Check-list des démarches

  • Envoyer l’arrêt de travail, dans les délais impartis, à l’employeur et à la CPAM ;
  • contrôler la transmission de l’attestation de salaire ;
  • demander la règle de maintien de salaire à votre service RH ;
  • consulter votre convention collective ;
  • réclamer la notice de prévoyance ;
  • vérifier vos bulletins de paie en cas de subrogation ;
  • archiver les décomptes d’IJSS pour la suite du dossier.

Fiscalité, congés payés et reprise

Ne négligez pas l’aspect fiscal : IJSS et compléments doivent, selon leur nature, être déclarés à l’impôt sur le revenu. De même, l’arrêt maladie peut impacter :

  • l’acquisition de congés payés ;
  • le 13ᵉ mois ou certaines primes ;
  • la reprise, avec visite médicale et éventuel aménagement de poste.

Conclusion : le 100 % existe, à condition d’actionner tous les leviers

Oui, obtenir un arrêt maladie payé à 100 % est possible. Les IJSS seules ne suffisent pas : tout se joue dans la combinaison entre maintien légal, convention collective, prévoyance d’entreprise et démarches bien rodées.

Un conseil : ne vous arrêtez pas au versement de la CPAM. Passez au crible votre convention, votre ancienneté, la prévoyance et la subrogation. C’est là que se fait la différence entre une grosse perte de revenu et un salaire préservé.

Besoin d’aide ? Je peux vous préparer un simulateur maison ou une check-list téléchargeable pour sécuriser chaque étape.

Questions fréquentes sur l’arrêt maladie payé à 100 %

Comment toucher 100 % de son salaire en arrêt maladie ?
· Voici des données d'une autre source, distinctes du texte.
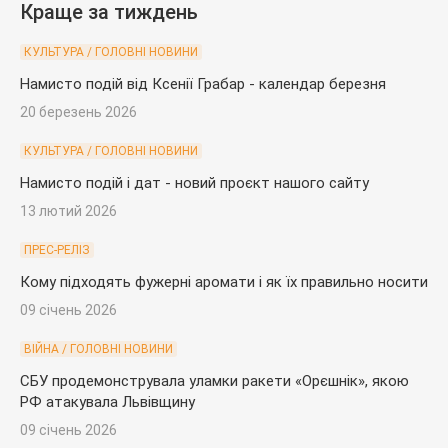
Краще за тиждень
КУЛЬТУРА / ГОЛОВНІ НОВИНИ
Намисто подій від Ксенії Грабар - календар березня
20 березень 2026
КУЛЬТУРА / ГОЛОВНІ НОВИНИ
Намисто подій і дат - новий проєкт нашого сайту
13 лютий 2026
ПРЕС-РЕЛІЗ
Кому підходять фужерні аромати і як їх правильно носити
09 січень 2026
ВІЙНА / ГОЛОВНІ НОВИНИ
СБУ продемонструвала уламки ракети «Орєшнік», якою
РФ атакувала Львівщину
09 січень 2026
Pour toucher 100 % de votre salaire, combinez les indemnités journalières de la Sécurité sociale, le complément employeur et éventuellement une prévoyance d’entreprise. Vérifiez votre convention collective et vos garanties pour activer ces droits.

Est-ce que je perds de l’argent en arrêt maladie ?

Sans complément employeur ou prévoyance, les indemnités journalières couvrent seulement 50 % du salaire brut, plafonné. Vous risquez donc de perdre une partie de votre revenu, sauf si des garanties supplémentaires s’appliquent.

Quelle maladie donne droit au 100 % ?

Les affections de longue durée (ALD) comme le cancer ou le diabète peuvent donner droit à une prise en charge à 100 % des frais médicaux. Cependant, pour le maintien intégral du salaire, cela dépend des garanties employeur et de la prévoyance.

Comment toucher 100 % de son salaire en intérim ?

En intérim, vous pouvez toucher 100 % si votre employeur applique un maintien de salaire et si une prévoyance spécifique est prévue. Consultez votre contrat de mission et la convention collective de l’intérim pour vérifier vos droits.

Le délai de carence s’applique-t-il toujours ?

Le délai de carence de trois jours s’applique pour les arrêts maladie classiques. Cependant, il est supprimé en cas d’accident du travail, de maladie professionnelle ou d’ALD. Vérifiez votre situation auprès de la CPAM.

Quelles démarches pour activer le complément employeur ?

Envoyez votre arrêt maladie à votre employeur et à la CPAM dans les délais impartis. Vérifiez que votre entreprise applique un maintien de salaire et, si nécessaire, contactez votre service RH pour activer la prévoyance.